+++ INFORMATION

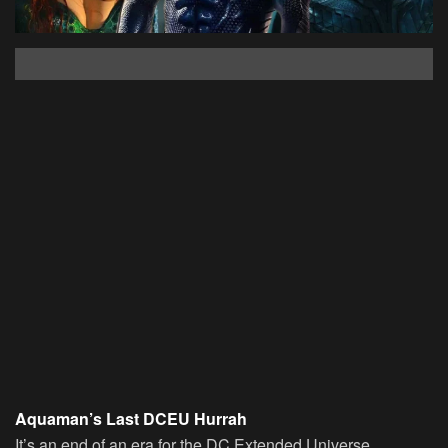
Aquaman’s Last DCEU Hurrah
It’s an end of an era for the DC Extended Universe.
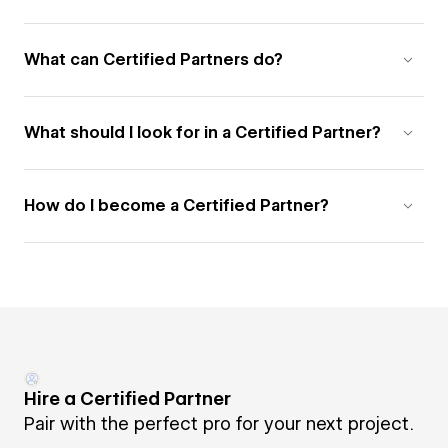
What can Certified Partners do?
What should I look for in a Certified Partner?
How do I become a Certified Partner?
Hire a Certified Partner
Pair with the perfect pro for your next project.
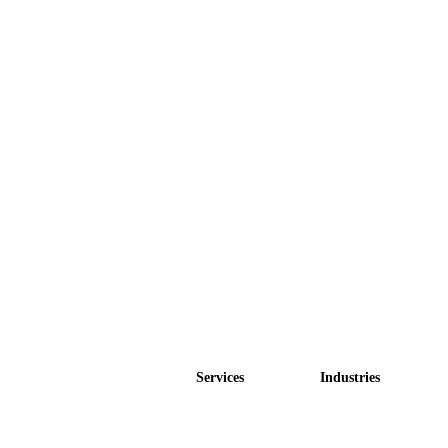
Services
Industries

++++++
+++ INFORMATION

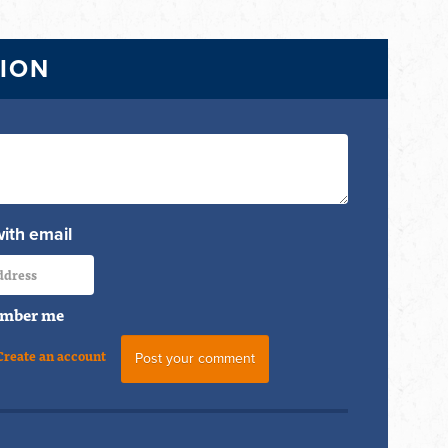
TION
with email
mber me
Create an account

++++++
+++ INFORMATION

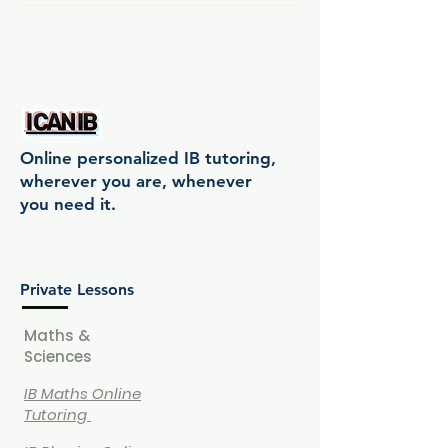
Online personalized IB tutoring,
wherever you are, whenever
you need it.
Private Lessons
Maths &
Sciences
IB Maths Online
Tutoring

++++++

■ GOAL OF THE EXERCISE
Show me every line of the entries above that holds "with".

■ ANSWER TO THIS EXERCISE
Pair with the perfect pro for your next project.
with email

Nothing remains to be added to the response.